Le Sénégal a accédé à l’indépendance il y a de cela cinquante-huit ans. Jusqu’à présent, il n’a pas réussi à créer les conditions pour que ses habitants croient qu’ils disposent de chances raisonnables d’y réussir leur vie. Souvent, les jeunes Sénégalais pensent qu’émigrer en Occident est l’unique moyen de réussir.
Aujourd’hui, le défi pour le Sénégal est de créer ces conditions. Pour y parvenir, entreprendre et réussir certaines réformes sont obligatoires.
L’école sénégalaise est dans une situation désastreuse. Ceux qui ont les moyens envoient leurs enfants dans les écoles privées, et ceux qui n’en ont pas doivent se saigner pour y parvenir. Cela entraîne un système éducatif à deux vitesses. Un élève de Maristes, Jeanne d’Arc, Sacré-Cœur a de plus grandes chances de réussite que celui d’une école publique toujours en grève. Ces inégalités au début minimes s’en vont crescendo. Tandis que l’un subit des grèves, l’autre suit ses cours sans interruption. On me dira que certains élèves d’écoles publiques s’en sortent aussi bien, voire mieux que ceux des écoles privées.
Cela est l’exception plutôt que la règle. Ces élèves sont mis dans les mêmes conditions que celles des écoles privées les plus prestigieuses. Les élèves du Prytanée militaire ou de Mariama Ba sont mis dans des conditions optimales. Si tous les élèves des écoles publiques étaient mis dans les mêmes conditions, le Sénégal parviendrait à une plus grande égalité des chances. Que le quantum horaire soit respecté, que les élèves en difficulté soient encadrés, que l’orientation soit faite en fonction des capacités de chaque apprenant !

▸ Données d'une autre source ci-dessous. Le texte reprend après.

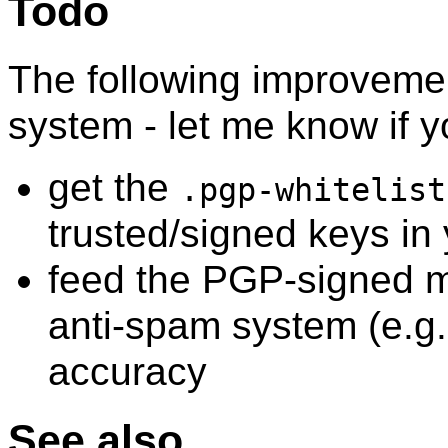
Todo
The following improveme
system - let me know if
get the
.pgp-whitelist
trusted/signed keys in
feed the PGP-signed ma
anti-spam system (e.g
accuracy
See also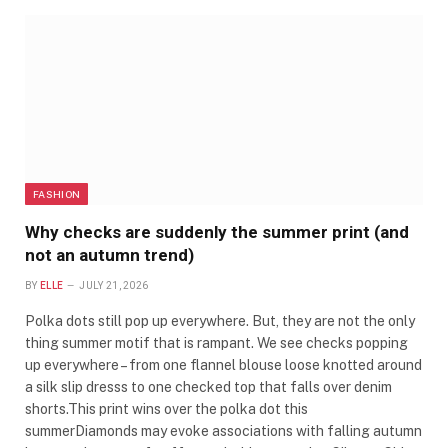
FASHION
Why checks are suddenly the summer print (and
not an autumn trend)
BY
ELLE
JULY 21, 2026
Polka dots still pop up everywhere. But, they are not the only
thing summer motif that is rampant. We see checks popping
up everywhere – from one flannel blouse loose knotted around
a silk slip dresss to one checked top that falls over denim
shorts.This print wins over the polka dot this
summerDiamonds may evoke associations with falling autumn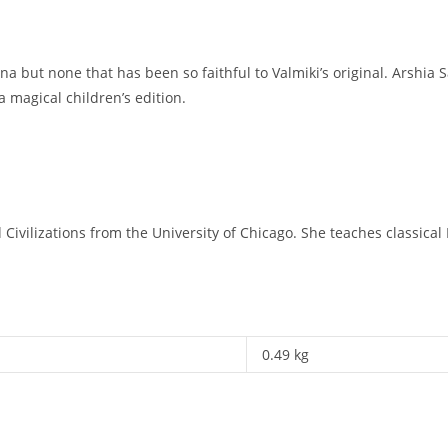
 but none that has been so faithful to Valmiki’s original. Arshia S
 a magical children’s edition.
vilizations from the University of Chicago. She teaches classical In
0.49 kg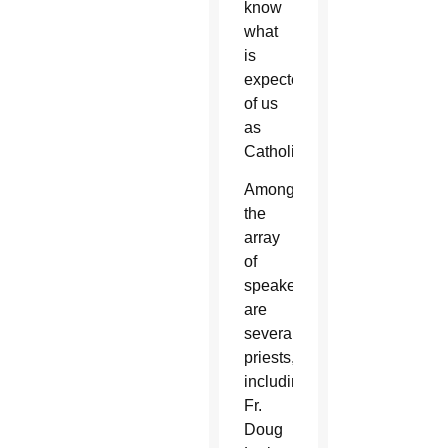
know
what
is
expected
of us
as
Catholics.”
Among
the
array
of
speakers
are
several
priests,
including
Fr.
Doug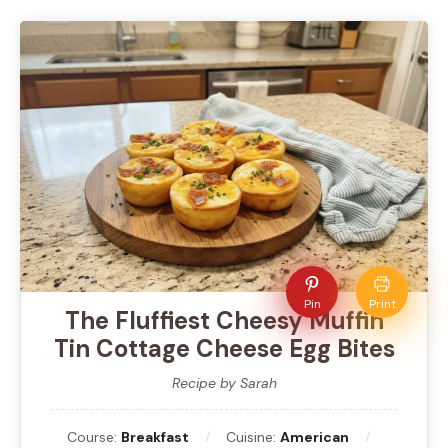
Pin
Print
The Fluffiest Cheesy Muffin
Tin Cottage Cheese Egg Bites
Recipe by Sarah
Course:
Breakfast
Cuisine:
American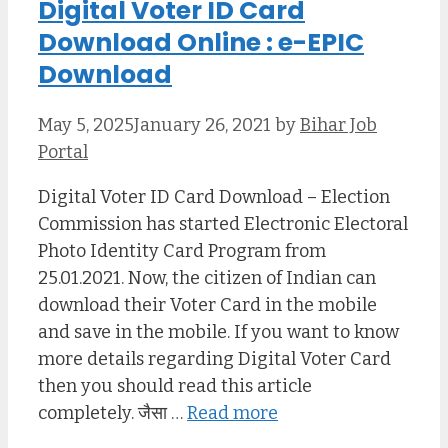
Digital Voter ID Card
Download Online : e-EPIC
Download
May 5, 2025
January 26, 2021
by
Bihar Job
Portal
Digital Voter ID Card Download – Election
Commission has started Electronic Electoral
Photo Identity Card Program from
25.01.2021. Now, the citizen of Indian can
download their Voter Card in the mobile
and save in the mobile. If you want to know
more details regarding Digital Voter Card
then you should read this article
completely. जैसा …
Read more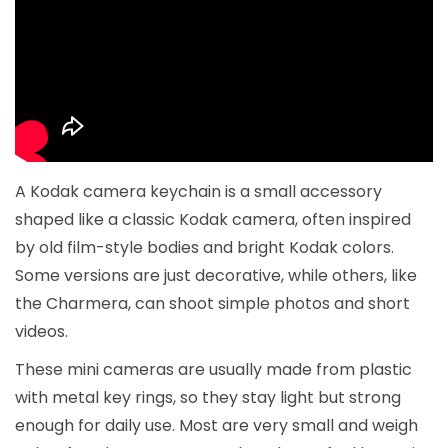
A Kodak camera keychain is a small accessory
shaped like a classic Kodak camera, often inspired
by old film-style bodies and bright Kodak colors.
Some versions are just decorative, while others, like
the Charmera, can shoot simple photos and short
videos.
These mini cameras are usually made from plastic
with metal key rings, so they stay light but strong
enough for daily use. Most are very small and weigh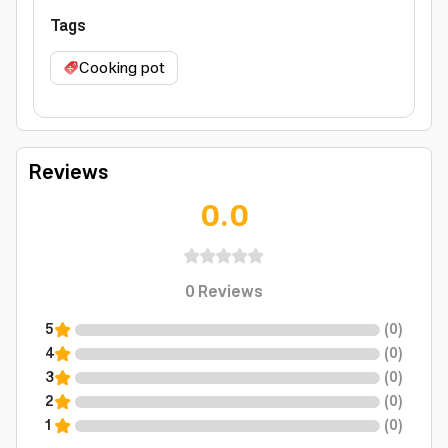
Tags
Cooking pot
Reviews
0.0
0
Reviews
5
(
0
)
4
(
0
)
3
(
0
)
2
(
0
)
1
(
0
)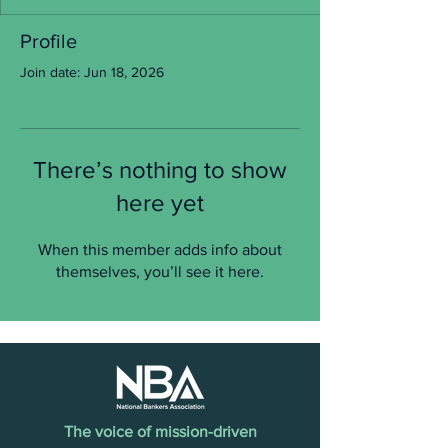
Profile
Join date: Jun 18, 2026
There’s nothing to show
here yet
When this member adds info about
themselves, you’ll see it here.
The voice of mission-driven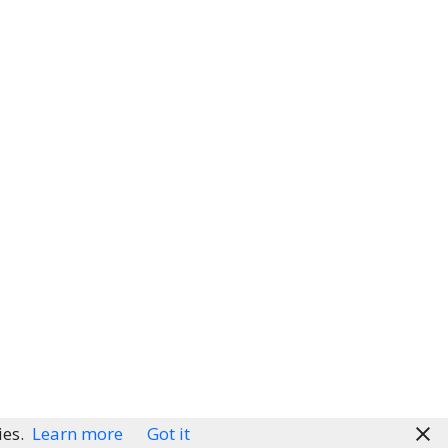
ies.
Learn more
Got it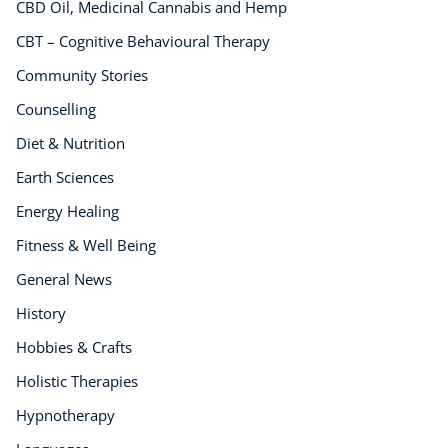
CBD Oil, Medicinal Cannabis and Hemp
CBT – Cognitive Behavioural Therapy
Community Stories
Counselling
Diet & Nutrition
Earth Sciences
Energy Healing
Fitness & Well Being
General News
History
Hobbies & Crafts
Holistic Therapies
Hypnotherapy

Une population bien formée doit aller de pair avec une population en bonne santé. J’ai plusieurs fois assisté à des situations déplorables dans certains hôpitaux : on refuse de soigner un patient, car il ne dispose pas de moyens financiers. J’ai vu des malades refuser d’aller à l’hôpital parce que considérant qu’ils n’y seront pas soignés. La couverture médicale universelle est une excellente initiative. Cepen­dant, elle gagnerait à être généralisée aux couches les plus indigentes de la population. Comment la financer ? Je prône une augmentation des taxes sur certains produits nocifs comme le tabac, l’alcool, les boissons gazeuses.

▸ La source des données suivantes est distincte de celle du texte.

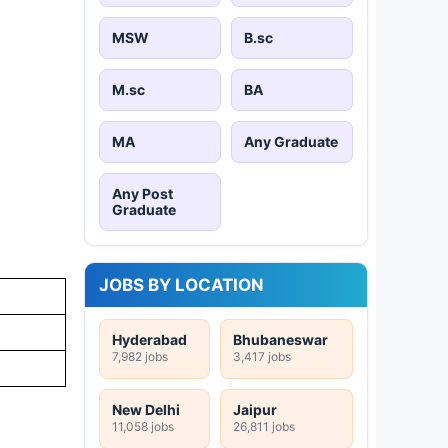
MSW
B.sc
M.sc
BA
MA
Any Graduate
Any Post
Graduate
JOBS BY LOCATION
Hyderabad
Bhubaneswar
7,982 jobs
3,417 jobs
New Delhi
Jaipur
11,058 jobs
26,811 jobs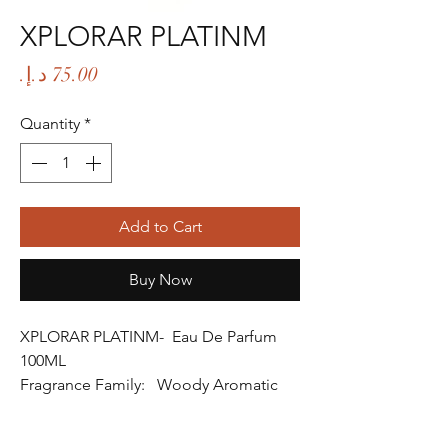
XPLORAR PLATINM
Price
Quantity
*
Add to Cart
Buy Now
XPLORAR PLATINM- Eau De Parfum
100ML
Fragrance Family: Woody Aromatic
Fragrance
Fragrance Gender: Male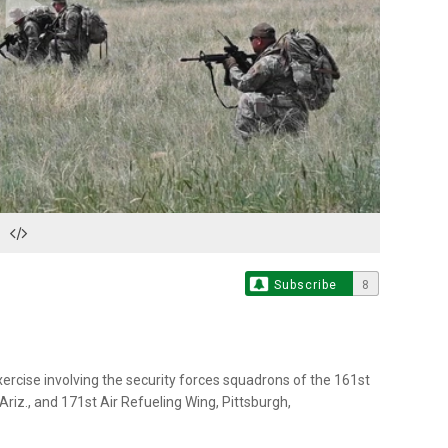
Play
Video
Subscribe
8
xercise involving the security forces squadrons of the 161st
riz., and 171st Air Refueling Wing, Pittsburgh,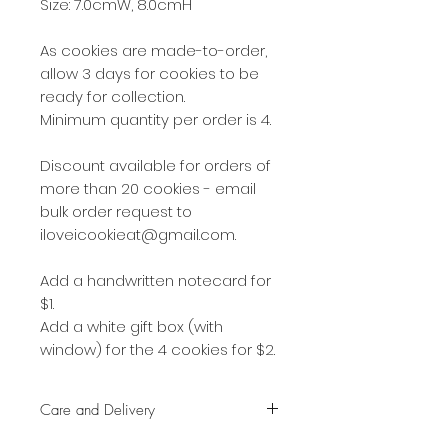
Size: 7.0cmW, 8.0cmH
As cookies are made-to-order,
allow 3 days for cookies to be
ready for collection.
Minimum quantity per order is 4.
Discount available for orders of
more than 20 cookies - email
bulk order request to
iloveicookieat@gmail.com.
Add a handwritten notecard for
$1.
Add a white gift box (with
window) for the 4 cookies for $2.
Care and Delivery
Cookies can be kept at room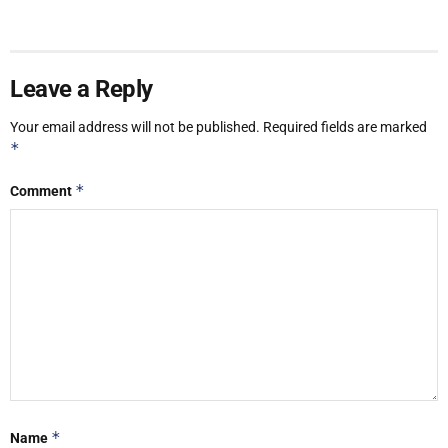
Leave a Reply
Your email address will not be published.
Required fields are marked
*
*
Comment
*
Name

Une population en mauvaise santé coûte des points de croissance à l’économie du fait des absences et d’une plus faible productivité. Améliorer la santé des Sénégalais reviendra à accroître le taux de croissance. De petites structures sanitaires dans les localités aideront à prévenir les maladies les plus dangereuses et permettront d’endiguer le penchant des Sénégalais à consulter un médecin quand la maladie est à un stade irréversible. Si le Sénégal a pu maintenir le taux de prévalence du Sida à un niveau bas, c’est grâce à la prévention. Cela constitue un exemple à généraliser pour tout le système sanitaire.
A côté d’une population bien formée et en bonne santé, une autre réforme qui permettra aux Sénégalais de vouloir rester au Sénégal est la diminution du taux de chômage. Le chômage engendre la frustration et surtout l’oisiveté qui est la cause d’autres maux. Il y a quelques jours, après un combat de lutte, j’accompagnais un ami. J’assistai à une agression, six jeunes hommes rouant de coups une pauvre victime. Je ne puis m’empêcher de penser que si ces six jeunes avaient un emploi, ils ne commettraient pas ce délit.
De plus, un taux de chômage élevé est un gâchis pour l’économie. Je vais raisonner avec l’effet multiplicateur de Keynes. Sup­posons que le taux de chômage baisse. Cela créera plus de débouchés pour l’économie, entraînant un cercle vertueux : les entreprises embaucheront, permettant à l’économie de croître davantage.
Aussi, l’entrepreneuriat doit-il être stimulé, étant donné que l’Etat ne peut embaucher tous les chômeurs. S’il crée les conditions pour qu’émerge une classe entrepreneuriale, celle-ci se chargera de créer les emplois pour résorber le chômage.
Comment pourrait-il y parvenir ? Les banques ne prêtent qu’aux personnes qui disposent de garanties. Un jeune venant d’une famille pauvre ne dispose pas de ces garanties, bien qu’il puisse avoir un projet potentiellement lucratif. L’Etat peut se porter garant. Certains objecteront que l‘Etat ne peut être garant de tous les projets, d’autres y verront un moyen de se procurer de l’argent facile, sans risque, car l’Etat est garant – ce qu’on appelle aléa moral : assurer son bien pousse à prendre des risques inconsidérés ou à le négliger, car l’assureur paiera. Cepen­dant, je vois l’esprit entrepreneurial çà et là, je vois ces jeunes vendre des vêtements usagés en marchant sous un soleil ardent, je vois cette volonté de s’accomplir. Aussi, encouragé-je cette méthode de financement de l’économie ([i]le taux de recouvrement de la Grameen Bank, précurseur du microcrédit, est de 98%).
Les promesses «que tous ceux qui n’ont pas d’emploi lèvent la main, dès que je serai élu, je leur chercherai du travail» sont des slogans de campagne. Pour créer des emplois, il faut une classe entrepreneuriale dynamique que l’Etat accompagnera par la fiscalité et l’aide au financement.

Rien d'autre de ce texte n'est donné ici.